__Work task__: From the first line of the entries below, reproduce everything exactly through the line with "Il y a 15 heures", and nothing more.
........
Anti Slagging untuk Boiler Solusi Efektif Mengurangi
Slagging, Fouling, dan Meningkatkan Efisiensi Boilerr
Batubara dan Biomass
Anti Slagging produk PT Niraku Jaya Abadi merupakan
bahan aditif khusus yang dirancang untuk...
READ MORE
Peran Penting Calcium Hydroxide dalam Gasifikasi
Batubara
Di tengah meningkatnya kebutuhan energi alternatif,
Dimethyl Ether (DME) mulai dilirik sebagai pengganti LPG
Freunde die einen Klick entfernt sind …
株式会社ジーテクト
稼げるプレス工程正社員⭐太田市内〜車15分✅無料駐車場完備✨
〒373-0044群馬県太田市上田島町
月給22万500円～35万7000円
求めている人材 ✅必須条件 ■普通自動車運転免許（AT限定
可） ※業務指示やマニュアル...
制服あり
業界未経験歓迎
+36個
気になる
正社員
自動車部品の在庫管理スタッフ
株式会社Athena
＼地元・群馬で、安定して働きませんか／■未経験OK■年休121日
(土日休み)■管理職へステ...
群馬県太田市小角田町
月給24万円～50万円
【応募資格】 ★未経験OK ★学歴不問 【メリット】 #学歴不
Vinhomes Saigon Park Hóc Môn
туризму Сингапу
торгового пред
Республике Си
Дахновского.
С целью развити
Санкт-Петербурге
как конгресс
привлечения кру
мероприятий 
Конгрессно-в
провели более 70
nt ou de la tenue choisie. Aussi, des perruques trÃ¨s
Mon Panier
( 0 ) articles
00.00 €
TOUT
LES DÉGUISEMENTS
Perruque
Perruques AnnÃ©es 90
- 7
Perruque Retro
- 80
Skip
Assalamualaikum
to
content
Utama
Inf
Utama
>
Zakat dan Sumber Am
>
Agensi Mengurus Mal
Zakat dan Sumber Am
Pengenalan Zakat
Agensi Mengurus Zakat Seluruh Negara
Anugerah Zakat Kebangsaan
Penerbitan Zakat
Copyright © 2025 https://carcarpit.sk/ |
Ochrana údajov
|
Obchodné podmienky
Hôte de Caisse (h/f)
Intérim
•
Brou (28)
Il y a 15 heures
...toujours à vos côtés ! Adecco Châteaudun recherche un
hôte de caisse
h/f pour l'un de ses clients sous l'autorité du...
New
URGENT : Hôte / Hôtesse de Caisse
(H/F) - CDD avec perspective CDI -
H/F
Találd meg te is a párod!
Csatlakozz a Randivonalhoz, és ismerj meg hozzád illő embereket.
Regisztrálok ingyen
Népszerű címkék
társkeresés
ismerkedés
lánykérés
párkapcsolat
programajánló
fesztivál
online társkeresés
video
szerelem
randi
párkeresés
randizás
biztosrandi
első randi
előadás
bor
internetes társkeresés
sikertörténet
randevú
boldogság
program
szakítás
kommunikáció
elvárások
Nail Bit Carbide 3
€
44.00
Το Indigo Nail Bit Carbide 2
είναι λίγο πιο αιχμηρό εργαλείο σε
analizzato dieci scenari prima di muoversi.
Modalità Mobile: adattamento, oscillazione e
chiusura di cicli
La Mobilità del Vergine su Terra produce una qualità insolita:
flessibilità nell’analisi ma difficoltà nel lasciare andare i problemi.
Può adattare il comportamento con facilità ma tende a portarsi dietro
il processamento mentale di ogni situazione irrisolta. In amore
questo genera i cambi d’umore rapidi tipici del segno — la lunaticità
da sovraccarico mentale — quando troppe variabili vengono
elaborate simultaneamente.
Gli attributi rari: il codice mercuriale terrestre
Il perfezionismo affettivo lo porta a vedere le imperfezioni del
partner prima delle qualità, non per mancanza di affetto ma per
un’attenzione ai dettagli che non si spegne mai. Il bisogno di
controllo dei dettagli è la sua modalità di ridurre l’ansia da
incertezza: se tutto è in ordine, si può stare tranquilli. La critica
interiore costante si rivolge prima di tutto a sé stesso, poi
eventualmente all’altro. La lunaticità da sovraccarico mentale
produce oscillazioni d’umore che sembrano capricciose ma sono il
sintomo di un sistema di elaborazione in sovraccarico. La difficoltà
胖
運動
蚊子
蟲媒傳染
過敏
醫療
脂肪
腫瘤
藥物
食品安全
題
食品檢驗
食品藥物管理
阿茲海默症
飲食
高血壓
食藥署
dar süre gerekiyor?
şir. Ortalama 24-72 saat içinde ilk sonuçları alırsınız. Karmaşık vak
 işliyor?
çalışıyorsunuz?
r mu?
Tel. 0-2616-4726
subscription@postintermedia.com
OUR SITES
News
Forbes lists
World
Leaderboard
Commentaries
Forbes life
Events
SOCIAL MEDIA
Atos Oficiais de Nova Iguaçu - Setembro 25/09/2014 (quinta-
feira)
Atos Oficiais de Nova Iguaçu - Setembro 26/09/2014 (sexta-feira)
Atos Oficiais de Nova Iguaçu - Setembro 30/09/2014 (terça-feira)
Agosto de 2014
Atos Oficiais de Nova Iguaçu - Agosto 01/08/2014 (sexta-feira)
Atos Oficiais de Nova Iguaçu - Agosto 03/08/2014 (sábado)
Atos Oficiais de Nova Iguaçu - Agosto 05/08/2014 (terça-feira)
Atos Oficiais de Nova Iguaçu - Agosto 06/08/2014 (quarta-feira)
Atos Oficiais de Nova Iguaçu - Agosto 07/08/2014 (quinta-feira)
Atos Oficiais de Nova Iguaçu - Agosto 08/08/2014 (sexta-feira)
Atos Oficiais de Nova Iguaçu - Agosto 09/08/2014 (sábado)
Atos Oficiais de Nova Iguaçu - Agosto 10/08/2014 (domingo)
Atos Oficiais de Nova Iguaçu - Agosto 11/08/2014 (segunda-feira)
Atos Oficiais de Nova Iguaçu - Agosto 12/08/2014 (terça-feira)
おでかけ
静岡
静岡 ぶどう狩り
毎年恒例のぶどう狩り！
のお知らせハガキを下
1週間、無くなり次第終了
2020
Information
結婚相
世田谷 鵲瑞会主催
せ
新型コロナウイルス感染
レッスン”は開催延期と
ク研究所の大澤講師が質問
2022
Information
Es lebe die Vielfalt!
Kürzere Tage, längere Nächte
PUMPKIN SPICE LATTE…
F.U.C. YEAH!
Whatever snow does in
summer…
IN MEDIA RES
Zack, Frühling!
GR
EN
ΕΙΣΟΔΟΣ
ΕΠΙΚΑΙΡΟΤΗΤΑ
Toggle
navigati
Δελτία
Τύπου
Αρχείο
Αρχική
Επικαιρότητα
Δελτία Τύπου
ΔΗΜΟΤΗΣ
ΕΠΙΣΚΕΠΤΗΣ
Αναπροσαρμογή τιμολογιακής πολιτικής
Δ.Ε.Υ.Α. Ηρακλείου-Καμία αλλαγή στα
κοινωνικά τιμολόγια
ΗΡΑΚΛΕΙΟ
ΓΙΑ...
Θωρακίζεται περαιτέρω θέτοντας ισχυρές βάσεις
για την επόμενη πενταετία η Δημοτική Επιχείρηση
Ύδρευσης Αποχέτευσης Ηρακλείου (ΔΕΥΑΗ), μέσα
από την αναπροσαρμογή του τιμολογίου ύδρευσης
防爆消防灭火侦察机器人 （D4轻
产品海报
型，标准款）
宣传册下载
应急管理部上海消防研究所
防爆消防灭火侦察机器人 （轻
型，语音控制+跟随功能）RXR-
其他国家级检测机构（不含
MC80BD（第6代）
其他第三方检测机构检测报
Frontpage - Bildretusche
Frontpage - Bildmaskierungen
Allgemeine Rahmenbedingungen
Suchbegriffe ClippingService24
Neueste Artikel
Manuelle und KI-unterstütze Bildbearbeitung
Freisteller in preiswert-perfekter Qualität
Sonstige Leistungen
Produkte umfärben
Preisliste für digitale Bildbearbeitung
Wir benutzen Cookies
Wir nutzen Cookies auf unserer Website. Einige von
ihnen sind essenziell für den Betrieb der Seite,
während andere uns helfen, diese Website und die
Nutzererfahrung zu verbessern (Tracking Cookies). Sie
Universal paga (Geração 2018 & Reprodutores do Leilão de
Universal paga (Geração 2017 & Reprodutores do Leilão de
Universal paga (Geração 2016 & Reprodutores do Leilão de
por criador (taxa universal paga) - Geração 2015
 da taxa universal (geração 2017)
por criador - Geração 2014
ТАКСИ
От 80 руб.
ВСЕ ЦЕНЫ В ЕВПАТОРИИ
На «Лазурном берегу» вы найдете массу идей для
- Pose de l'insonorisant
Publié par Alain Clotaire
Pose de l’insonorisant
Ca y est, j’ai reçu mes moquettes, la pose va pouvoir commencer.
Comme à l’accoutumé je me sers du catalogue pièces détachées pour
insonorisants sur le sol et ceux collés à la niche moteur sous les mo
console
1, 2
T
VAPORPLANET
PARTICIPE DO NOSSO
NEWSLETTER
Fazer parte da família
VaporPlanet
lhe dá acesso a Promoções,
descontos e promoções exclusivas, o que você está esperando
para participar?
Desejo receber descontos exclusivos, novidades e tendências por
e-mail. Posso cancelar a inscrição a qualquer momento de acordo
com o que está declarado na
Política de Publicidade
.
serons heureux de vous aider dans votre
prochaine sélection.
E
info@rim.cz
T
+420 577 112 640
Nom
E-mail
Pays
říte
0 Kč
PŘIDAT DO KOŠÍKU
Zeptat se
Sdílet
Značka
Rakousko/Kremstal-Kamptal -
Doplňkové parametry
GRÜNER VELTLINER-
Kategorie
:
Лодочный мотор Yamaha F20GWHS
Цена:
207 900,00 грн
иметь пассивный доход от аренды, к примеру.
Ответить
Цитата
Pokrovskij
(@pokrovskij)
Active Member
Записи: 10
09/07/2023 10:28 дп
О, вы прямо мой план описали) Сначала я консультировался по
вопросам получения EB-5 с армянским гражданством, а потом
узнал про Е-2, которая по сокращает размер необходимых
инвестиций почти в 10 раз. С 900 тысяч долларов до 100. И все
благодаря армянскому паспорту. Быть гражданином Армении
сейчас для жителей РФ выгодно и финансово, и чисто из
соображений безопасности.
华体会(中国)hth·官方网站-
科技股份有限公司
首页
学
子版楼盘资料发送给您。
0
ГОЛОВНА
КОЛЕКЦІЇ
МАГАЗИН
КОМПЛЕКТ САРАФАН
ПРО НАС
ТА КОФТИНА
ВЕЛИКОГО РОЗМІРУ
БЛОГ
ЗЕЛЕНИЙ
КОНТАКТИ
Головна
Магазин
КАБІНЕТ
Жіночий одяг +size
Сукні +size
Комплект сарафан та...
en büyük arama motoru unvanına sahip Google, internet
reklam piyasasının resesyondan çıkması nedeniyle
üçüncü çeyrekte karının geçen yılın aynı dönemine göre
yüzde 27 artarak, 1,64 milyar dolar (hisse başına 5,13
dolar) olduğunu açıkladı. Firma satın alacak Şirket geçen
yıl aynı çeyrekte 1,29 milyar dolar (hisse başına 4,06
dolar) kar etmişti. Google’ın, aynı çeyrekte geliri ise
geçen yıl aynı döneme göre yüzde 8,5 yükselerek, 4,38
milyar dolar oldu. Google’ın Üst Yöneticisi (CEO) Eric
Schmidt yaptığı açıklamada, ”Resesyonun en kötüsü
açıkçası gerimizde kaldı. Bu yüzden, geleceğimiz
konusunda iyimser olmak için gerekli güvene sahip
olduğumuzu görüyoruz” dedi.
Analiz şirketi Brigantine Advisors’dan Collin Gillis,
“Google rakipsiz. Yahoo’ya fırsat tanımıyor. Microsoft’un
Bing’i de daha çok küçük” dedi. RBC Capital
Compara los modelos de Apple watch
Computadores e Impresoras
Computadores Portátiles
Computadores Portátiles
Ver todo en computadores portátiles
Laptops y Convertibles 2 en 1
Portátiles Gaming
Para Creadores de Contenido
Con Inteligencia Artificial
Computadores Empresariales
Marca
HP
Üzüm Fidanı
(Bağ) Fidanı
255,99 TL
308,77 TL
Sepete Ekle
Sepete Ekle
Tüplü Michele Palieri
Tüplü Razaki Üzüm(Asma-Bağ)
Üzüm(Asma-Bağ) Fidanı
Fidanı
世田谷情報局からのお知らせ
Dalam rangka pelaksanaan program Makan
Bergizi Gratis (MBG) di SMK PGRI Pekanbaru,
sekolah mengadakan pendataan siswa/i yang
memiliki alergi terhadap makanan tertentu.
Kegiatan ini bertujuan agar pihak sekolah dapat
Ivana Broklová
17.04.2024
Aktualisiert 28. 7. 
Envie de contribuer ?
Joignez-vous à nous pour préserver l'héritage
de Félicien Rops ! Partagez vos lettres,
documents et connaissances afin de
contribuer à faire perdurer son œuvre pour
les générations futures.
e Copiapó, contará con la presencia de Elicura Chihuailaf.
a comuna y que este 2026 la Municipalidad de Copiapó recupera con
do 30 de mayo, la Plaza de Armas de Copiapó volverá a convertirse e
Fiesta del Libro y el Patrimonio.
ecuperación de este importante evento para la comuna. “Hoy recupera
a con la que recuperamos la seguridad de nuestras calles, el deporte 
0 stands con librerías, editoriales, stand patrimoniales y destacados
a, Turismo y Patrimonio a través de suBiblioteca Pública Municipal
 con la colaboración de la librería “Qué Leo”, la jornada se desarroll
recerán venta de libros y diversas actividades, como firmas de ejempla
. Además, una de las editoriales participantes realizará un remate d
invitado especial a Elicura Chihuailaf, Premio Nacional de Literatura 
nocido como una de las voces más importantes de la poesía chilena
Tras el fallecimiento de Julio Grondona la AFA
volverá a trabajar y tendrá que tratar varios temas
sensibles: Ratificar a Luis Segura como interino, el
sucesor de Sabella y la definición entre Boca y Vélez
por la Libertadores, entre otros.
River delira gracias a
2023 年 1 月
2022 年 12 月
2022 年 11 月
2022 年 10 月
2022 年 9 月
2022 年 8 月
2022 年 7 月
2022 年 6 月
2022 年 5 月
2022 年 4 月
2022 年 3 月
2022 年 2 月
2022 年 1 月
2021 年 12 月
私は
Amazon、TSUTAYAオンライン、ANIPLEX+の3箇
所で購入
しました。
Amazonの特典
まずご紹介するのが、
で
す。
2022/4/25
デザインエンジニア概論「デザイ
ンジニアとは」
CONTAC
........
__Written solution__:
Anti Slagging untuk Boiler Solusi Efektif Mengurangi
Slagging, Fouling, dan Meningkatkan Efisiensi Boilerr
Batubara dan Biomass
Anti Slagging produk PT Niraku Jaya Abadi merupakan
bahan aditif khusus yang dirancang untuk...
READ MORE
Peran Penting Calcium Hydroxide dalam Gasifikasi
Batubara
Di tengah meningkatnya kebutuhan energi alternatif,
Dimethyl Ether (DME) mulai dilirik sebagai pengganti LPG
Freunde die einen Klick entfernt sind …
株式会社ジーテクト
稼げるプレス工程正社員⭐太田市内〜車15分✅無料駐車場完備✨
〒373-0044群馬県太田市上田島町
月給22万500円～35万7000円
求めている人材 ✅必須条件 ■普通自動車運転免許（AT限定
可） ※業務指示やマニュアル...
制服あり
業界未経験歓迎
+36個
気になる
正社員
自動車部品の在庫管理スタッフ
株式会社Athena
＼地元・群馬で、安定して働きませんか／■未経験OK■年休121日
(土日休み)■管理職へステ...
群馬県太田市小角田町
月給24万円～50万円
【応募資格】 ★未経験OK ★学歴不問 【メリット】 #学歴不
Vinhomes Saigon Park Hóc Môn
туризму Сингапу
торгового пред
Республике Си
Дахновского.
С целью развити
Санкт-Петербурге
как конгресс
привлечения кру
мероприятий 
Конгрессно-в
провели более 70
nt ou de la tenue choisie. Aussi, des perruques trÃ¨s
Mon Panier
( 0 ) articles
00.00 €
TOUT
LES DÉGUISEMENTS
Perruque
Perruques AnnÃ©es 90
- 7
Perruque Retro
- 80
Skip
Assalamualaikum
to
content
Utama
Inf
Utama
>
Zakat dan Sumber Am
>
Agensi Mengurus Mal
Zakat dan Sumber Am
Pengenalan Zakat
Agensi Mengurus Zakat Seluruh Negara
Anugerah Zakat Kebangsaan
Penerbitan Zakat
Copyright © 2025 https://carcarpit.sk/ |
Ochrana údajov
|
Obchodné podmienky
Hôte de Caisse (h/f)
Intérim
•
Brou (28)
Il y a 15 heures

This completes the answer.